Below is a list of foods with greater antioxidant power:
Black grape juice (1 glass) 5216 ORAC
Blueberries (1 cup) 3480 ORAC
Green cabbage cooked (1 cup) 2048 ORAC
Cooked spinach (1 cup) 2042 ORAC
Cooked beetroot (1 cup) 1782 ORAC
Blackberries (1 cup) 1466 ORAC
Cooked Brussels sprouts (1 cup) 1384 ORAC
Grapefruit juice (1 glass) 1274 ORAC
Strawberries (1 cup) 1170 ORAC
Orange juice (1 glass) 1142 ORAC
Weekly introduce ingredients such as ginger and turmeric, with high antioxidant and anti-inflammatory properties. Ginger is excellent in drinks and grated in salads; turmeric is perfect on white meat and vegetables cooked in a pan.
In general, we should reduce foods from animal origin and saturated fats, refined cereals and foods with high glycemic index and eliminate added sugar; instead we should increase fruit and vegetables, foods containing antioxidants, whole grains and legumes.

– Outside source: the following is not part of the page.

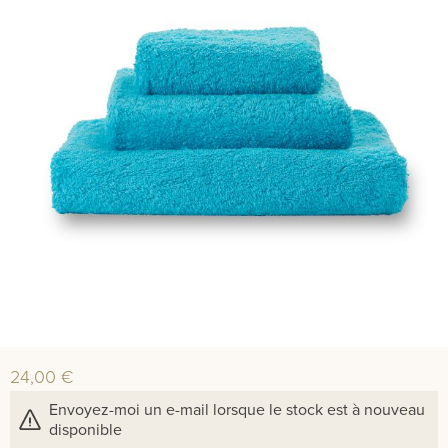
24,00 €
Envoyez-moi un e-mail lorsque le stock est à nouveau
disponible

Going into even more detail on how to set the diet, it is recommended to:
• Concentrate most of the kcal and carbohydrates introduced in the morning
• Divide your calorie intake into 5 meals
• After lunch, prefer low glycemic index foods -https://extension.oregonstate.edu/sites/default/files/documents/1/glycemicindex.pdf
• Set an alkaline diet (negative PRAL – PRAL is Potential Renal Acid Load, - indicator used to calculate chemical balance of acidifying and alkalizing molecules of a food or supplement) https://www.clinicaleducation.org/documents/revised-summary-pral-list.pdf
At following link http://wix.to/20B5BrI, you will also find an example of an anti-inflammatory diet. In the diet, quantities are not provided, as the calorie intake is different from subject to subject.
For recipes, you can find some on YouTube, my channel Not Only Salad, playlist with recipes for anti-inflammatory diet. https://www.youtube.com/playlist?list=PLDs70dLeyaNekxn63okuaRfdJFnLaPrRj
In conclusion, the final goal of the anti-inflammatory diet is to increase lean body mass and reduce excess of body fat, increase hydration, reduce biosynthesis of pro-inflammatory cytokines and purify the body from free radicals. This in order to prevent chronic situations that can lead to development of diseases and premature aging.